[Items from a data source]
------------------------------------
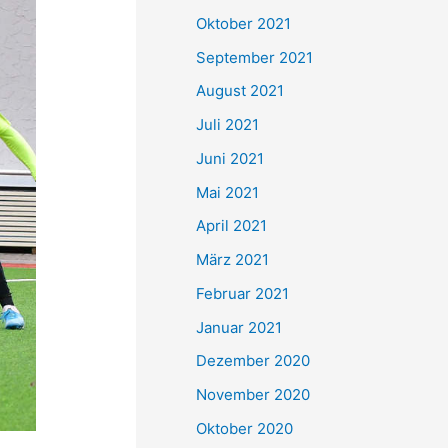
e
Oktober 2021
n
September 2021
n
August 2021
a
Juli 2021
c
Juni 2021
h
Mai 2021
:
April 2021
März 2021
Februar 2021
Januar 2021
Dezember 2020
November 2020
Oktober 2020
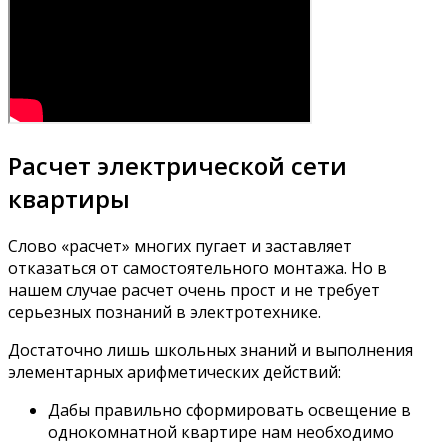
Расчет электрической сети
квартиры
Слово «расчет» многих пугает и заставляет
отказаться от самостоятельного монтажа. Но в
нашем случае расчет очень прост и не требует
серьезных познаний в электротехнике.
Достаточно лишь школьных знаний и выполнения
элементарных арифметических действий:
Дабы правильно сформировать освещение в
однокомнатной квартире нам необходимо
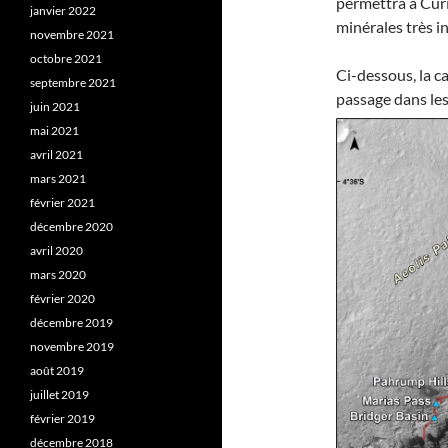
permettra à Curio
janvier 2022
minérales très i
novembre 2021
octobre 2021
Ci-dessous, la c
septembre 2021
passage dans les
juin 2021
mai 2021
avril 2021
mars 2021
février 2021
décembre 2020
avril 2020
mars 2020
février 2020
décembre 2019
novembre 2019
août 2019
juillet 2019
février 2019
décembre 2018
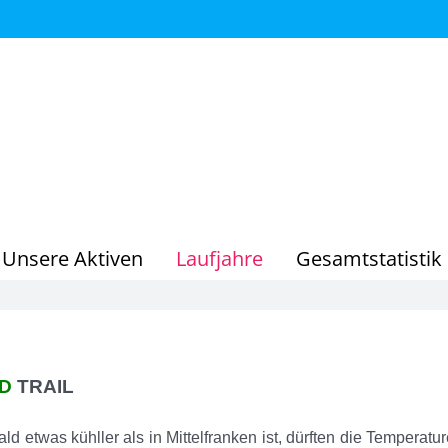
Unsere Aktiven
Laufjahre
Gesamtstatistik
D
TRAIL
 etwas kühller als in Mittelfranken ist, dürften die Temperatu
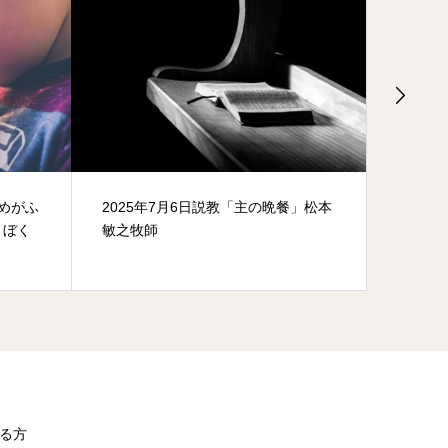
あめがふ
2025年7月6日説教「主の晩餐」松本
聖書買
きぼく
敏之牧師
る方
------------------------------------
= Exercise objective =
Check the lines above and copy each one that includes "février".

= Solution below =
février 2021
février 2020
février 2019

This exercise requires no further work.